Resync Policy

Stable Sync

1:N replication establishes all connections for replication between N nodes, so as the number of nodes increases, the network topology has a more complicated mesh network configuration. In such a complicated configuration environment, when operating without any standards, the direction of replication and synchronization between nodes is randomly formed inconsistently, which can cause data inconsistency.

This chapter describes the consistent bsr synchronization policy required in such a mesh network replication environment.

The following figure represents the case where the direction of replication and synchronization between nodes is the same or different.

 

If the direction of replication and synchronization is the same, there is nothing wrong with it. a different case is the problem. Assuming that the replication source node and the synchronization source node are different, if the replication and synchronization data are received as one target node, data integrity between the nodes may be broken. Replication data received from the primary is always up-to-date, but data blocks received from other secondary synchronization sources may be out-of-date. If data received from different sources is in the overlapping block area, some are up-to-date, but some may be recorded as old data, which causes problems.

We implemented this problem to ensure consistency in the mesh network by actively mediating the direction of replication and synchronization between nodes.
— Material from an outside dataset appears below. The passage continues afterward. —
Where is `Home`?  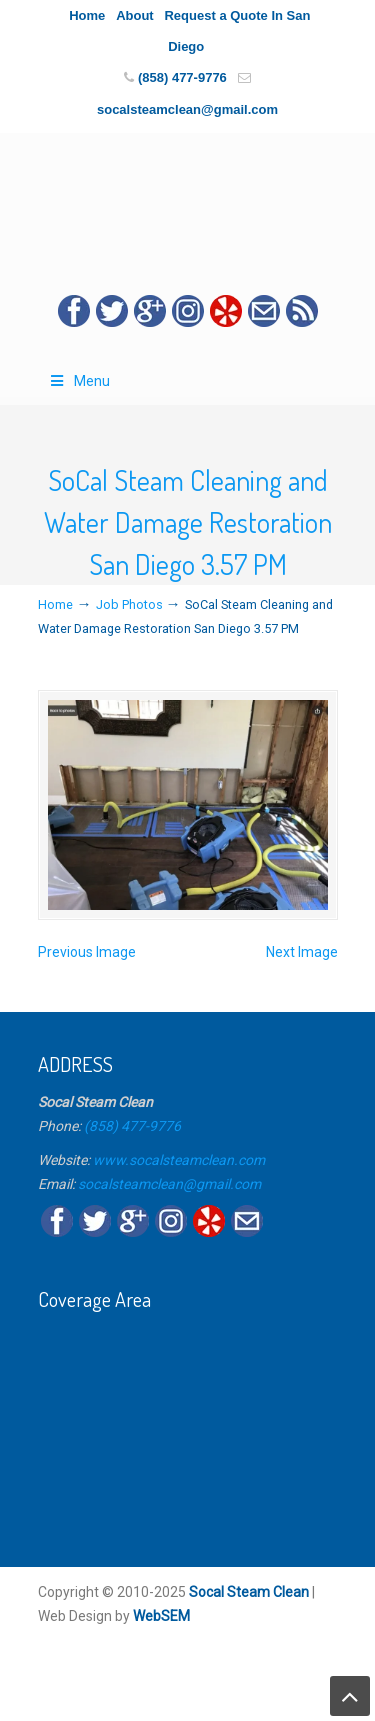
Home is located at coordinates (87, 15).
Before explaining these synchronization policies, you need to understand some of the concepts behind them.

  • Stable node is a Primary node or a Secondary node, not a SyncTarget that is not connected to the Primary node.

  • Unstable node is a node connected to the primary node and a secondary node that is a SyncTarget. Unstable means that it may be constantly data changing.

  • Authoritative node is a relative node that made itself an Unstable node, and the Authoritative node is a Stable node at the same time.

 

The following synchronization policy works under this concept.

  • A stable node can be a SyncSource, and an unstable node cannot be a SyncSource.

  • When the SyncSource node becomes an unstable node, the synchronization in progress is stopped. Depending on the situation, when the unstable node is switched back to the stable node state, the stopped synchronization is resumed.

  • When one node becomes Primary, the interrupted synchronization is resumed with the Primary node as the SyncSource. Here, synchronization starts from the block where it was interrupted before.

The above process is illustrated in the figure below.

 

As such, the policy that matches the direction of synchronization and replication is called the Stable synchronization policy.

reconciliation resync


For example, if the Primary node is performing real-time replication to 2 Secondary nodes and the Primary is crashed and only 2 Secondary nodes are left, the two Secondary nodes cannot be guaranteed to be completely the same data. This is a natural result, since each node operates independently. However, it is not appropriate to operate with the two remaining nodes UpToDate without any action. At least, the data should be matched to each other through synchronization between the two nodes.

In this situation, bsr determines the node that has the most recent data between the secondary nodes and synchronizes it based on this to match the data consistency between the two nodes. This is called reconciliation resynchronization.

The data of the two nodes must be matched, whether the primary node that was crashed later restarts to join the cluster or not. In all operational situations, it is possible to guarantee data consistency between nodes in the cluster.